I know Caz expressed some interest earlier but I don't know if he is still interested or not?

If he isn't interested in fishing I will have a spot open.

But I won't know until I hear from Caz.


----------



## caznik (Jun 3, 2002)

When is this outing and how much is it? I am interrested in going with you little brother so I can show you how to river fish. lol
If you like we can meet at a certain time by the off ramp on 131. Its the Hastings and Bradly exit. There to the south west corner there is parking. Then you can pick me up buddy. I can show you the rest of the way.....................Caznik


----------



## Sixshooter (Mar 16, 2003)

Caz this is March 13th which is two weeks from today.

I don't believe it is a tourney just an outing???

But I could be wrong on that one...

Anyway...

Sounds good about meeting you at a park and ride.


----------



## caznik (Jun 3, 2002)

Sixshooter,
Give me a call soon you get home for this fishing outing. You have my #.

Laets show Spanky whos the champs.........CAZNIK


----------



## Mitch (Jan 10, 2003)

We can scrap the tourney idea if you guys want. I was thinking 5-10 bucks a person, half of pot goes to big fish, half goes to most weight total catch (3 fish limit). I really don't care what we do, even though I was already trying to decide what I was going to spend my winnings on!!! 

I'm thinking launch when and wherever you want and pack it up at 1 or 2 in the afternoon. No Threat has invited us over to his place for a cookout and some pops afterwards. 

It's only two weeks away so we should probably try to figure out what we're going to do for food. 

Mitch


----------



## Sixshooter (Mar 16, 2003)

Tourney is fine with me Mitch.

I just handn't seen or missed the thread that put down prices and what not...

Whatever it is you would like to do lets do it...You are the one putting on this excursion...hehe...

Can't Wait...


----------



## Mitch (Jan 10, 2003)

It's kinda tough because we're not meeting up before fishing so I guess we'll have to go on the honor system and everyone pay before weigh-in. Anyone have a scale we could use? If we can't scrounge up a scale I guess I'll just have to eyeball them!! 

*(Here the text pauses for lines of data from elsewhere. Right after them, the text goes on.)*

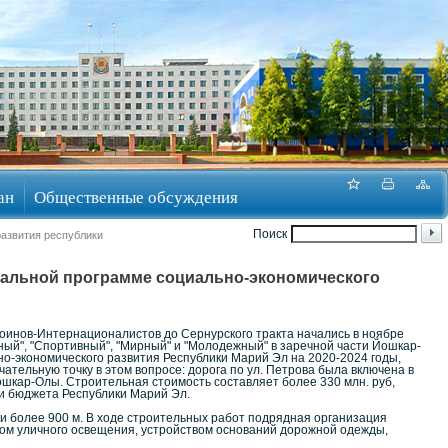
ан
Общественные обсуждения
Поиск
развития республики
уальной программе социально-экономического
Воинов-Интернационалистов до Сернурского тракта начались в ноябре
ный", "Спортивный", "Мирный" и "Молодежный" в заречной части Йошкар-
о-экономического развития Республики Марий Эл на 2020-2024 годы,
тельную точку в этом вопросе: дорога по ул. Петрова была включена в
кар-Олы. Строительная стоимость составляет более 330 млн. руб,
и бюджета Республики Марий Эл.
 более 900 м. В ходе строительных работ подрядная организация
вом уличного освещения, устройством оснований дорожной одежды,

$5 a person due and weigh-in
Half of pot goes to biggest single fish
Half of pot goes to biggest catch (total weight 3 fish limit)

Any objections?

Checked out the river this weekend and it's clear from top to bottom. 

Mitch


----------



## Spanky (Mar 21, 2001)

I have a good digital scale on board at all times! I would sugest the honor system, with everyone keeping the fish/coolers closed until we get ready for weigh-in. This could be alot of fun, and whats 5 bucks. I
think the timing on this event is gonna be perfect!

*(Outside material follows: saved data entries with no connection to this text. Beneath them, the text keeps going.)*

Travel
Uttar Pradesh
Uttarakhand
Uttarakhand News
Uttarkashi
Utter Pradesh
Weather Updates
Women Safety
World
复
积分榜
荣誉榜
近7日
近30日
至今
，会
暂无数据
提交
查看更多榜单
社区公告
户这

Stein, are you in or what? I know Don is gonna make it this time!


----------



## severus (Feb 8, 2000)

This format sounds good to me. The fishing should be good by then.

Are we going to use marine radios, or just bring 2-way radios?


----------



## caznik (Jun 3, 2002)

I have a scale to if you want to use mine.

Caznik


----------



## Mitch (Jan 10, 2003)

It really doesn't matter which scale we use, we just need to use the same one for all fish.

Our timing should be great as long as the river doesn't turn to chocolate milk on us.

Mitch


----------



## kingfisher2 (Mar 22, 2001)

Count me in on this one...I'd like to join a crew if there's any open seats....bank fishing will be tight.

Marc


----------